* TASK TO COMPLETE
Report each line of the entries below that includes "left".

Document structure recognition data
=== Begin Enclosure ===

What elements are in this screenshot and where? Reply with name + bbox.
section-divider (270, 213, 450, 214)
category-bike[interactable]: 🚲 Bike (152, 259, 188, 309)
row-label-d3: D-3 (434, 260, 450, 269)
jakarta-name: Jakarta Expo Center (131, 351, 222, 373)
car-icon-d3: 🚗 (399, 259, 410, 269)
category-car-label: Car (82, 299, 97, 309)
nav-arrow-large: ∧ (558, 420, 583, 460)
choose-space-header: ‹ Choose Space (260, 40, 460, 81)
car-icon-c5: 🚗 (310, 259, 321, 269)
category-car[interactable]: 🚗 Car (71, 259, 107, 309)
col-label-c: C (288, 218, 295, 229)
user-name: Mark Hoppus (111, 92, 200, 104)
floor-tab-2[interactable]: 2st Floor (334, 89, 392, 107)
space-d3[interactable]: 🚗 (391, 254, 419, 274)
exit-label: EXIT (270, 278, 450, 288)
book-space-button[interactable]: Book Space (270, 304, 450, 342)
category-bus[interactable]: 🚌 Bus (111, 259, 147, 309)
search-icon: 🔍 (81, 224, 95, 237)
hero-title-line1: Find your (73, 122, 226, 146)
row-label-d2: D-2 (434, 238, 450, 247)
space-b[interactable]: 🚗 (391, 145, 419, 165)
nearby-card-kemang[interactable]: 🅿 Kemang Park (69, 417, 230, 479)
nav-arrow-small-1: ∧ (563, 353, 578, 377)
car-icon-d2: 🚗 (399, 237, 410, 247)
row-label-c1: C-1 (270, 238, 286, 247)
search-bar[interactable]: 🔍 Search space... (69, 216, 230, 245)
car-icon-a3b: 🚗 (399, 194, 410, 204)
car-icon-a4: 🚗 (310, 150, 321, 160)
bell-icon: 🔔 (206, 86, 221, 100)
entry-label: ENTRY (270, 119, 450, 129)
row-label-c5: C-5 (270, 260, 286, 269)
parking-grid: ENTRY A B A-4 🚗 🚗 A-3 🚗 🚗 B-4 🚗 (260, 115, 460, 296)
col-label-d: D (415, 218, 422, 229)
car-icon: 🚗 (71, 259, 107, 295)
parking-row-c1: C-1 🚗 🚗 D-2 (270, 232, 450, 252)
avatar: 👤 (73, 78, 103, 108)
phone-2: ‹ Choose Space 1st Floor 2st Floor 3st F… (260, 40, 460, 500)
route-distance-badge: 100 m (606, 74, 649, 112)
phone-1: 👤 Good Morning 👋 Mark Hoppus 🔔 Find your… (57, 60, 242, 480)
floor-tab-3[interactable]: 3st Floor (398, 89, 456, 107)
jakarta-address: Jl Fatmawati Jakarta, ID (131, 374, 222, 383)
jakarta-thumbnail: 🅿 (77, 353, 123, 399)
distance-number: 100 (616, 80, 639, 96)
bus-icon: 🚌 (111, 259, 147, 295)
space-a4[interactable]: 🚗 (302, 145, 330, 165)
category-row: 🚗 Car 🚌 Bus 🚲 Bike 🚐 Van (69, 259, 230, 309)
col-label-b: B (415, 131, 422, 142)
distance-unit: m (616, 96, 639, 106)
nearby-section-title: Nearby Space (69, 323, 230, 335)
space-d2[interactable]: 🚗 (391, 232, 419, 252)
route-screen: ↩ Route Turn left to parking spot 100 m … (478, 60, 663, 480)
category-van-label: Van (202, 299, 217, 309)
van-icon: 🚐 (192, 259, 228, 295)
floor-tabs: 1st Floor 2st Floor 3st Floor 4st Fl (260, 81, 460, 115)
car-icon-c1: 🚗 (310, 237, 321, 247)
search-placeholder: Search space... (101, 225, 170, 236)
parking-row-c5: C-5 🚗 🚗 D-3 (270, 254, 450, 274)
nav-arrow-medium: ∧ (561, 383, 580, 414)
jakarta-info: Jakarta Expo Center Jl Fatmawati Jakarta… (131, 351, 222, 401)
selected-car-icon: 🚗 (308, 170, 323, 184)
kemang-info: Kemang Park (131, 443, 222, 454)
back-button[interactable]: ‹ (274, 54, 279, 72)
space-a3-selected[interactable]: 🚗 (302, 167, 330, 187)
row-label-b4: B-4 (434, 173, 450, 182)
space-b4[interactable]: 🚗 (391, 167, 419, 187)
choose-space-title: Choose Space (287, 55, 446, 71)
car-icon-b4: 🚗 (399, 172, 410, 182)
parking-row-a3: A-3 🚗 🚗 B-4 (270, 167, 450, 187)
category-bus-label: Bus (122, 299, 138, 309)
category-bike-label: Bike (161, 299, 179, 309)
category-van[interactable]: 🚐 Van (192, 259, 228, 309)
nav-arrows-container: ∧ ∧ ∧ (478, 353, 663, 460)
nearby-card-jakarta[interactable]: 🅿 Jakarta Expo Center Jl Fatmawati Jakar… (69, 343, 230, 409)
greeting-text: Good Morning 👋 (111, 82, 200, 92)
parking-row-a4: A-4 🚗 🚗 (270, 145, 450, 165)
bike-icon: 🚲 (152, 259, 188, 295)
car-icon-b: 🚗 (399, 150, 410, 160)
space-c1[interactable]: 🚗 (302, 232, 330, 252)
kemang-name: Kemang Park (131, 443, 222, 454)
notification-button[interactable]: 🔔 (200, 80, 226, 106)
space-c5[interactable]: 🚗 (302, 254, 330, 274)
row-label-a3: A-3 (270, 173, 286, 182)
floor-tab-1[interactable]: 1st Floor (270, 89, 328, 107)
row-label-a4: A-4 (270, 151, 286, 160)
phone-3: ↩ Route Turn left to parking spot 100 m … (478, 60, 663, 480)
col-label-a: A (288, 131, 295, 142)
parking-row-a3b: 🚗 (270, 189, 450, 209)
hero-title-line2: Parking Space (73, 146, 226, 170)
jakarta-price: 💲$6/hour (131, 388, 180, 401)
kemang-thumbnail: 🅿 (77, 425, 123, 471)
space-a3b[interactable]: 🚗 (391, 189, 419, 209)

=== End Enclosure ===

* EXERCISE RESPONSE
route-screen: ↩ Route Turn left to parking spot 100 m … (478, 60, 663, 480)
phone-3: ↩ Route Turn left to parking spot 100 m … (478, 60, 663, 480)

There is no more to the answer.